Cyclopermutohedron

It is known that the $k$-faces of the permutohedron $\Pi_n$ are labeled by (all possible) linearly ordered partitions of the set $[n]=\{1,...,n\}$ into $(n-k)$ non-empty parts. The incidence relation corresponds to the refinement: a face $F$ contains a face $F'$ whenever the label of $F'$ refines the label of $F$. In the paper we consider the cell complex ${CP}$ defined in analogous way, replacing linear ordering by cyclic ordering.

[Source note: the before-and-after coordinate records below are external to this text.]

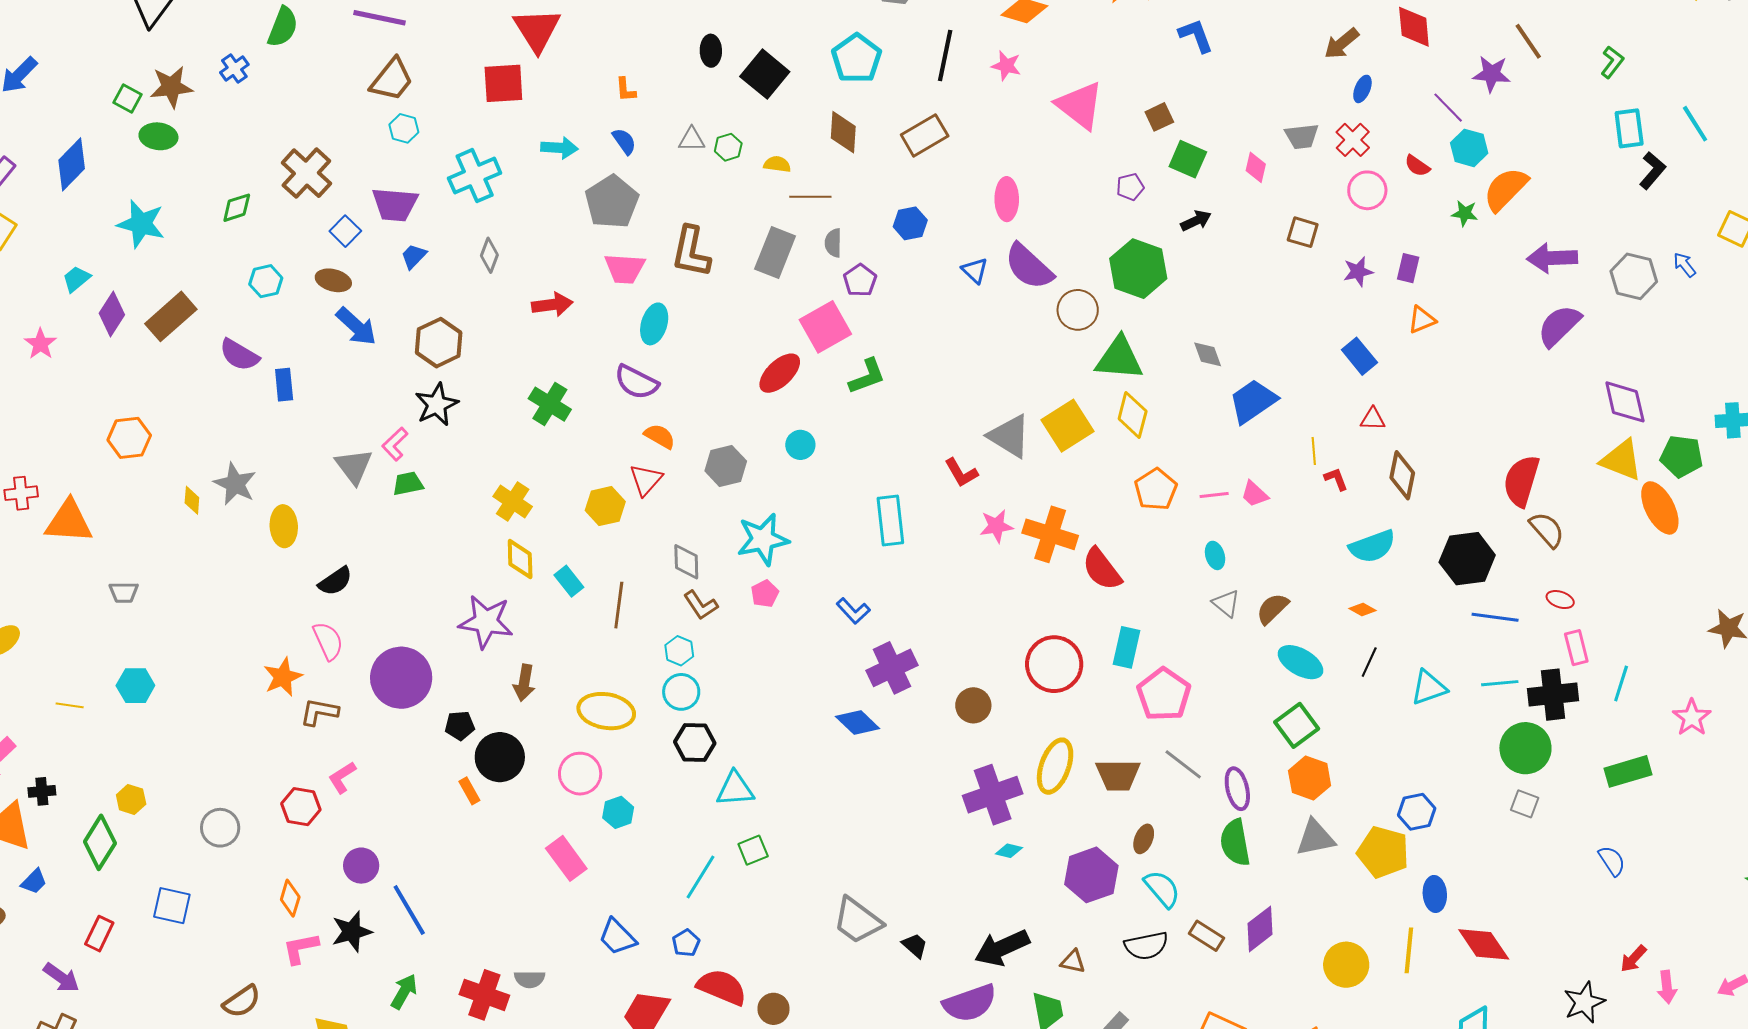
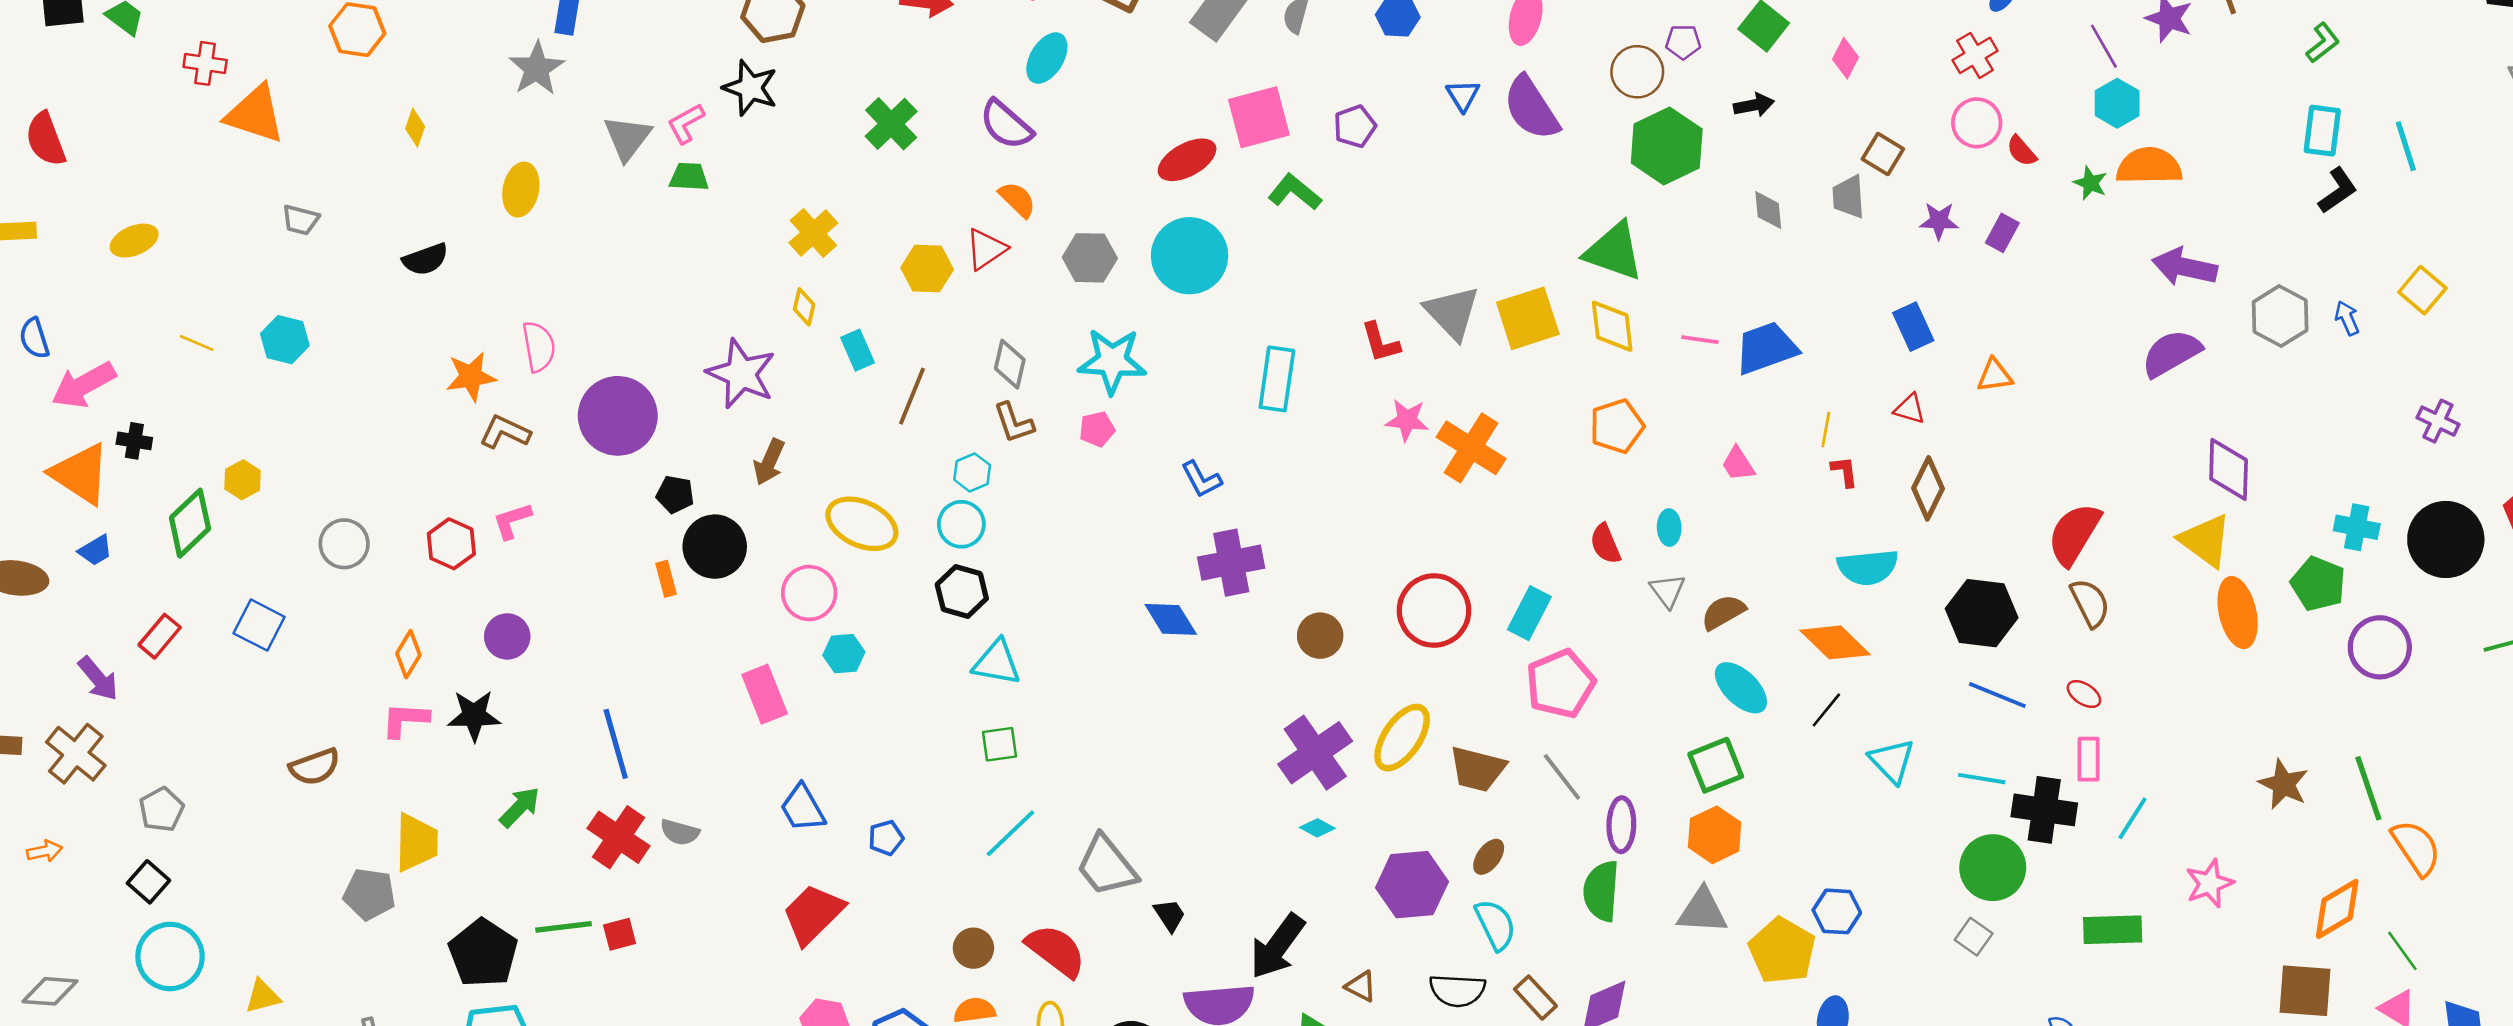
gray trapezoid: (1302, 136) -> (1849, 197), moved, turned 78
red semicircle: (1417, 166) -> (2021, 151), moved
orange semicircle: (1506, 189) -> (2149, 166), turned 30
purple pentagon: (860, 280) -> (1355, 126), moved
brown circle: (1078, 310) -> (1637, 72), moved
orange triangle: (1422, 320) -> (1995, 375), moved
gray diamond: (1208, 354) -> (1768, 210), moved
green L-shape: (867, 376) -> (1295, 192), turned -135
black star: (437, 405) -> (750, 88), turned 30
yellow diamond: (1133, 415) -> (1612, 326), turned -36
cyan circle: (800, 445) -> (1190, 256), size x2.0
green pentagon: (1682, 456) -> (2318, 584), moved
gray star: (235, 484) -> (537, 68), moved
pink line: (1214, 495) -> (1700, 340), moved
yellow diamond: (520, 559) -> (804, 307), size x0.7
red semicircle: (1102, 569) -> (1605, 544), moved, size x0.7
black semicircle: (335, 581) -> (425, 259), moved
orange diamond: (1362, 609) -> (1835, 642), size x2.0
cyan triangle: (1429, 688) -> (1892, 761), turned 51
purple cross: (993, 795) -> (1315, 753), turned -30
cyan line: (700, 877) -> (1010, 833), moved
blue line: (409, 910) -> (616, 744), moved
black arrow: (1002, 948) -> (1277, 946), turned -44
red semicircle: (722, 987) -> (1056, 951), moved

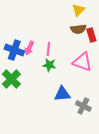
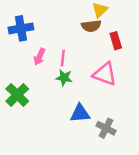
brown semicircle: (78, 29) -> (91, 26), moved
blue cross: (14, 50) -> (21, 28), moved, turned -30

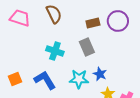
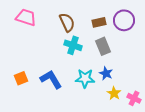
brown semicircle: (54, 14) -> (67, 22), moved
gray rectangle: (87, 47) -> (103, 46), moved
cyan cross: (55, 51) -> (73, 45), moved

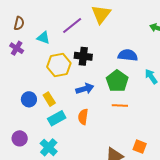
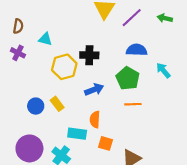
purple line: (72, 25) -> (132, 18), moved
cyan rectangle: (57, 118) -> (77, 134), moved, turned 42
purple circle: (20, 138) -> (29, 148), size x1.6
orange square: (140, 147) -> (105, 143), moved

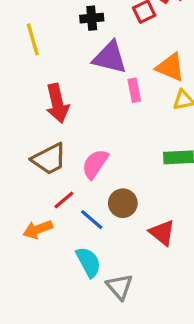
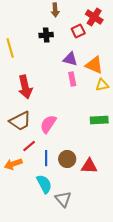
purple triangle: (110, 57) -> (70, 59), moved, size x0.7
brown circle: (123, 203) -> (67, 159), moved
blue line: (92, 220) -> (46, 158), turned 49
red triangle: (162, 233) -> (89, 166), turned -36

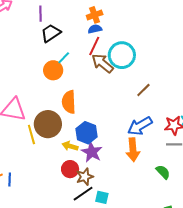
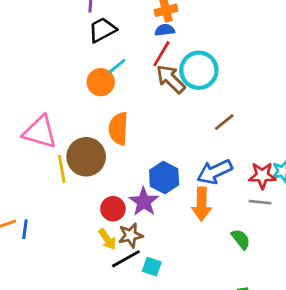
blue hexagon: (87, 133) -> (164, 178), moved
yellow arrow: (70, 146) -> (107, 239), moved, turned -147
red circle: (70, 169) -> (113, 209), moved

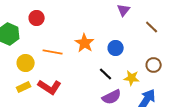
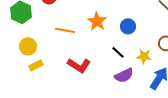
yellow circle: (26, 63) -> (28, 46), moved
red L-shape: (50, 87) -> (79, 65), moved

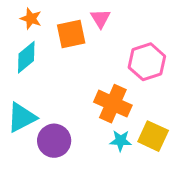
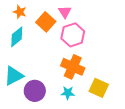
orange square: (71, 34) -> (46, 22), turned -36
pink hexagon: (147, 62) -> (73, 35), moved
cyan star: (121, 141) -> (68, 93), moved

Namely, $k$-cells of the complex ${CP}$ are labeled by (all possible) cyclically ordered partitions of the set $[n+1]=\{1,...,n, n+1\}$ into $(n+1-k)$ non-empty parts, where $(n+1-k)>2$. The incidence relation again corresponds to the refinement: a cell $F$ contains a cell $F'$ whenever the label of $F'$ refines the label of $F$. In particular, two vertices are joined by an edge whenever their labels differ on a permutation of two neighbor elements. The complex ${CP}$ cannot be represented by a convex polytope, since it is not a combinatorial sphere (not even a combinatorial manifold). However, it can be represented by some \textit{virtual polytope} (Minkowski difference of two convex polytopes) which we call "cyclopermutohedron" $\mathcal{CP}_{n+1}$. It is defined explicitly, as a weighted Minkowski sum of line segments. Informally, the cyclopermutohedron can be viewed as "permutohedron with diagonals". One of the motivations is that the cyclopermutohedron is a "universal" polytope for moduli spaces of polygonal linkages.